PMA inhibits endothelial cell migration through activating the PKC-δ/Syk/NF-κB-mediated up-regulation of Thy-1

  • Sci Rep. 2018 Nov 2;8(1):16247. doi: 10.1038/s41598-018-34548-8.
Heng-Ching Wen 1 Yen Nien Huo 1 Chih-Ming Chou 1 2 Wen-Sen Lee 3 4 5
Affiliations

Affiliations

  • 1 Graduate Institute of Medical Sciences, College of Medicine, Taipei Medical University, Taipei, 110, Taiwan.
  • 2 Department of Biochemistry and Molecular Cell Biology, School of Medicine, College of Medicine, Taipei Medical University, Taipei, 110, Taiwan.
  • 3 Graduate Institute of Medical Sciences, College of Medicine, Taipei Medical University, Taipei, 110, Taiwan. wslee@tmu.edu.tw.
  • 4 Department of Physiology, School of Medicine, College of Medicine, Taipei Medical University, Taipei, 110, Taiwan. wslee@tmu.edu.tw.
  • 5 Cancer Research Center, Taipei Medical University Hospital, Taipei, 110, Taiwan. wslee@tmu.edu.tw.
Abstract

We previously showed that overexpression of Thy-1 inhibited and knock-down of Thy-1 enhanced endothelial cell migration. Here, we used phorbol-12-myristate-13-acetate (PMA) as an inducer for Thy-1 expression to investigate molecular mechanisms underlying Thy-1 up-regulation. Our data showed that increased levels of Thy-1 mRNA and protein in endothelial cells were observed at 14-18 hours and 20-28 hours after PMA treatment, respectively. Treatment with PMA for 32 hours induced Thy-1 up-regulation and inhibited capillary-like tube formation and endothelial cell migration. These effects were abolished by Röttlerin (a PKC-δ inhibitor), but not Gö6976 (a PKC-α/β inhibitor). Moreover, pre-treatment with Bay 61-3606 (a Syk Inhibitor) or Bay 11-7082 (a NF-κB Inhibitor) abolished the PMA-induced Thy-1 up-regulation and migration inhibition in endothelial cells. Using the zebrafish model, we showed that PMA up-regulated Thy-1 and inhibited angiogenesis through the PKC-δ-mediated pathway.
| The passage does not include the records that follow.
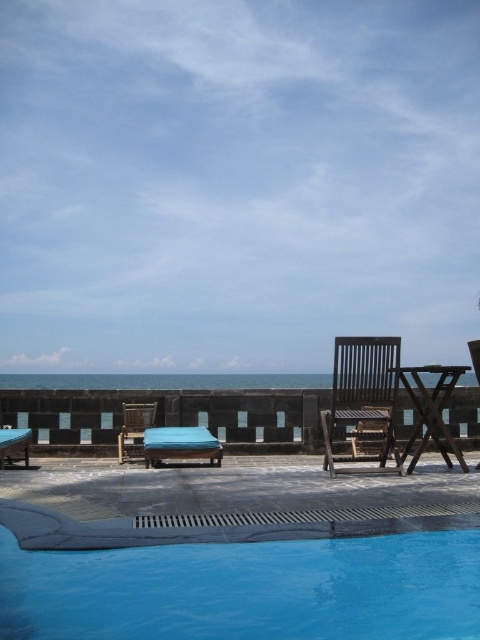 You are standing at the edge of the pool and want to walk to both points marked in the scene. Which point, point (x=307, y=550) or point (x=196, y=433), is closer to you?

Point (x=307, y=550) is closer to the viewer than point (x=196, y=433).

You are planning to place a new rectangular plant pot between the dark brown wooden beach chair at center and the teal fabric chair at center. Given that the plant pot is 1.2 meters wide, can it fit between them without touching either chair?

The dark brown wooden beach chair at center is thinner than the teal fabric chair at center. However, the exact width between them isn t specified. Without knowing the distance between the chairs, it s impossible to determine if the 1.2 meter wide plant pot will fit.

You are standing at the edge of the swimming pool and want to walk to the point marked as point (x=202, y=451). However, there is an obstacle at point (x=128, y=417). Will you pass in front of or behind the obstacle while reaching your destination?

Since point (x=202, y=451) is in front of point (x=128, y=417), you will pass in front of the obstacle at point (x=128, y=417) while walking to your destination at point (x=202, y=451). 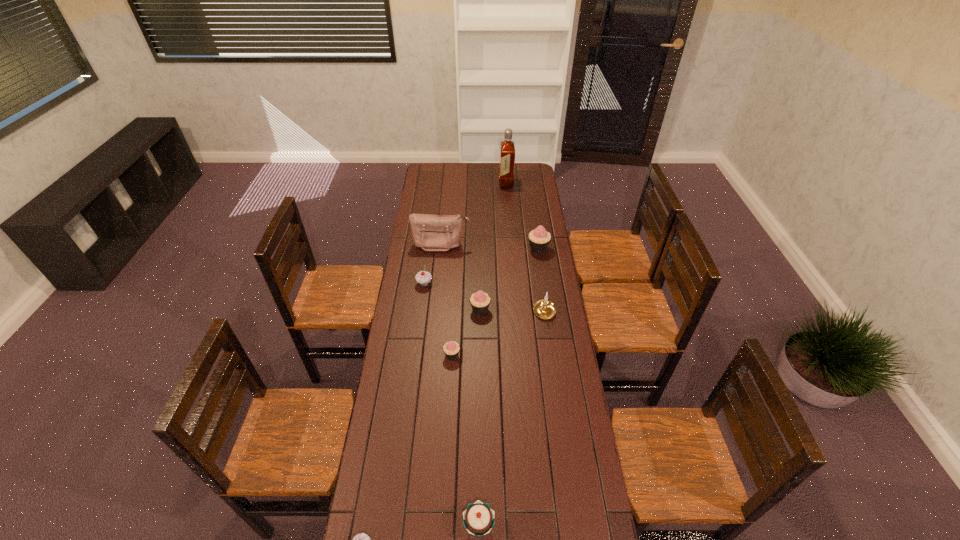 Where is `vacant area that lies between the rightmost cupcake and the candle holder`? This screenshot has width=960, height=540. vacant area that lies between the rightmost cupcake and the candle holder is located at coordinates (541, 281).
Surprisingly, we found that short-term (8-10 hours) PMA treatment enhanced endothelial cell migration. However, this effect was not observed in PMA-treated Thy-1-overexpressed endothelial cells. Taken together, our results suggest that PMA initially enhanced endothelial cell migration, subsequently activating the PKC-δ/Syk/NF-κB-mediated pathway to up-regulate Thy-1, which in turn inhibited endothelial cell migration. Our results also suggest that Thy-1 might play a role in termination of angiogenesis.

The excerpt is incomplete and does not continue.